What is required. Show all lines from the data that include the word "para".

= Beginning of Section =

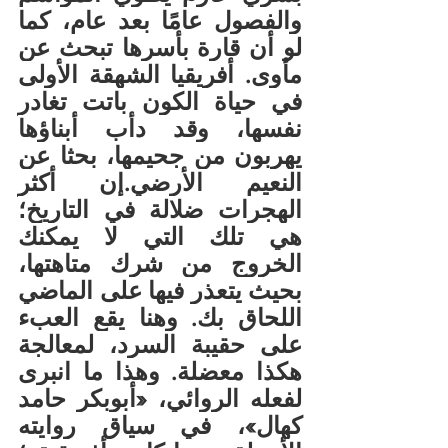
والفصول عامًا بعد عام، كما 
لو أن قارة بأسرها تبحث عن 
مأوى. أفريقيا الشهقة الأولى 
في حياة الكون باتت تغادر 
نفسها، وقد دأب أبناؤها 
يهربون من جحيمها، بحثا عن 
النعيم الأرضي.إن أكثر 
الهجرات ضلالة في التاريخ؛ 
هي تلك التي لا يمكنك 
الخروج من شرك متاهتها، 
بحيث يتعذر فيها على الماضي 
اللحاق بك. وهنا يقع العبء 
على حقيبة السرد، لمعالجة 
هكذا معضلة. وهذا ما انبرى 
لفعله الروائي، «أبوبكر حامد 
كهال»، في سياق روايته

= End of Section =
= Beginning of Section =

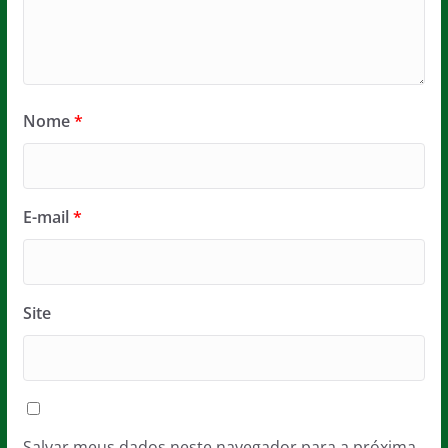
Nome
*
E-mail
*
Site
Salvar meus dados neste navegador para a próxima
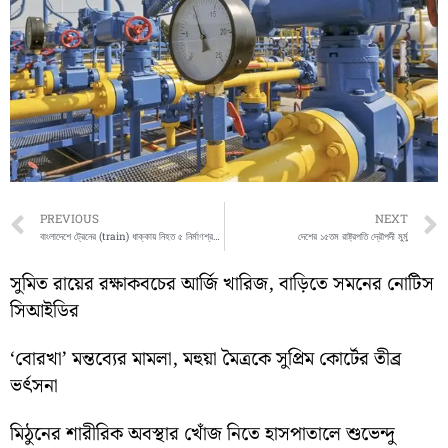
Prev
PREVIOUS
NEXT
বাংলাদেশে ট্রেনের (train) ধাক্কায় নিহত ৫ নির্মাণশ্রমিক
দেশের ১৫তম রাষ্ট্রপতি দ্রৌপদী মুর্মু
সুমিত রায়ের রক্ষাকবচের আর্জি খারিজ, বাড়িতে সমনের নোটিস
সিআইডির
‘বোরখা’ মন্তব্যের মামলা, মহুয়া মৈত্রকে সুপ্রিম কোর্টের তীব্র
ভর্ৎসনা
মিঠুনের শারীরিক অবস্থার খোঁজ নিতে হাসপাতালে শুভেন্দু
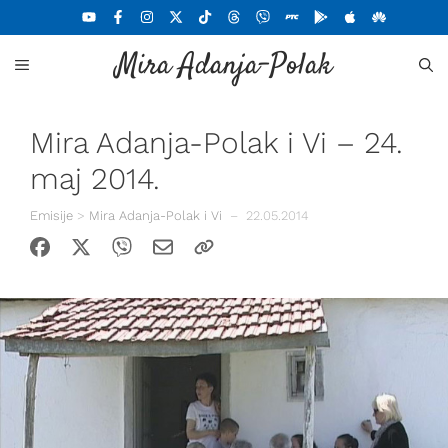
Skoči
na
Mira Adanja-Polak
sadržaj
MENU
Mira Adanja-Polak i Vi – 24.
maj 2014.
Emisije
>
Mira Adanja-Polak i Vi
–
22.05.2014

= End of Section =
= Beginning of Section =

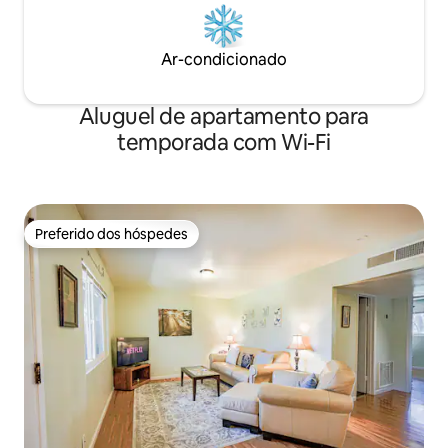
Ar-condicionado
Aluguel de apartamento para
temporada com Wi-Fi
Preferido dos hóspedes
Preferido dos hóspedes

= End of Section =

Exercise output.
Salvar meus dados neste navegador para a próxima
Aluguel de apartamento para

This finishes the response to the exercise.